Um grupo de cientistas do Imperial College London, e uma meia dúzia de outros em todo o mundo, optou pelo segundo caminho. Eles vêm fazendo experiências com vacinas de mRNA, que usam mensagens sintéticas simples escritas em código genético para incitar uma resposta imunológica. Elas são teoricamente mais rápidas de desenvolver e mais baratas de fabricar do que as vacinas tradicionais e estão potencialmente prontas para responder a uma ameaça em meses, em vez de anos.

A explicação está em que as vacinas convencionais funcionam injetando uma forma morta ou enfraquecida do patógeno no corpo em preparações que não são projetadas para deixá-lo doente, mas para aumentar a imunidade. A chave para construir essa imunidade é que a porção do patógeno, chamada antígeno, treina o sistema imunológico para reconhecer e responder ao agente infeccioso. As vacinas de RNA funcionam introduzindo no corpo uma sequência de RNA mensageiro (mRNA) que contém as instruções genéticas para que as próprias células da pessoa vacinada produzam os antígenos da vacina e gerem uma resposta imune.

Em janeiro, Robin Shattock, chefe de infecção de mucosa e imunidade do Imperial College London, um laboratório experimental de classe mundial, não tinha certeza se a equipe conseguiria financiamento para trabalhar numa vacina mRNA para o coronavírus.

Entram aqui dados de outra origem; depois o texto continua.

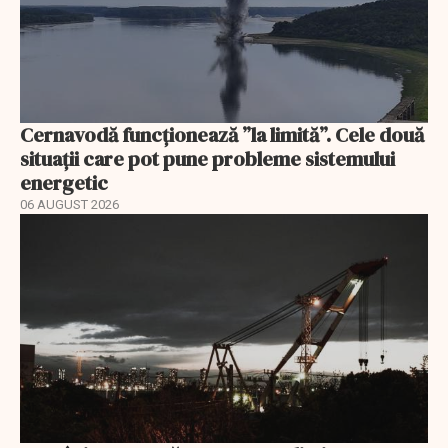
Cernavodă funcționează ”la limită”. Cele două
situații care pot pune probleme sistemului
energetic
06 AUGUST 2026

Mas desde então, os laboratórios que trabalham com vacinas de mRNA foram inundados com dinheiro público, no Reino Unido e nos Estados Unidos ao menos. O primeiro comprometeu £ 41 milhões para a equipe de Shattock desde abril, e à empresa americana Moderna, a primeira a anunciar uma vacina candidata de mRNA para coronavírus, foram disponibilizados $ 483 milhões (o equivalente a £ 390 milhões) da Autoridade de Pesquisa e Desenvolvimento Biomédico Avançado do governo dos EUA.

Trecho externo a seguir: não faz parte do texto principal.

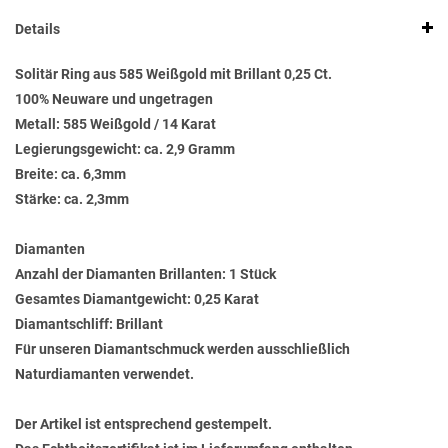
Details
Solitär Ring aus 585 Weißgold mit Brillant 0,25 Ct.
100% Neuware und ungetragen
Metall: 585 Weißgold / 14 Karat
Legierungsgewicht: ca. 2,9 Gramm
Breite: ca. 6,3mm
Stärke: ca. 2,3mm
Diamanten
Anzahl der Diamanten Brillanten: 1 Stück
Gesamtes Diamantgewicht: 0,25 Karat
Diamantschliff: Brillant
Für unseren Diamantschmuck werden ausschließlich
Naturdiamanten verwendet.
Der Artikel ist entsprechend gestempelt.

A Pfizer entrou também na corrida. A vacina que ela e a empresa de biotecnologia alemã BioNTech pensam já ter pronta para vir a mercado antes das eleições americanas, marcadas para 3 de novembro, usa a tecnologia mRNA. Veja aqui um folheto preparado por essa empresa contrastando a sua vacina mRNA com “vacinas convencionais”.

Em julho, enfim, cinco vacinas de mRNA para Covid-19 estavam em testes clínicos, incluindo a do Imperial College, e há pelo menos outras 20 em desenvolvimento.

Se uma vacina contra o coronavírus do tipo mRNA emergir vitoriosa – isto é, segura, efetiva e barata – de um desses laboratórios nos próximos meses, será uma das grandes conquistas científicas de nosso tempo. Ela ajudará a combater a pandemia de hoje, mas também permitirá enfrentar mais rapidamente, as de amanhã. 

Baseado em trechos do post “Esta vacina de coronavírus seria dois avanços em um”, de autoria de Stephen Buranyi e publicado pelo site WIRED, em 11 de agosto 2020.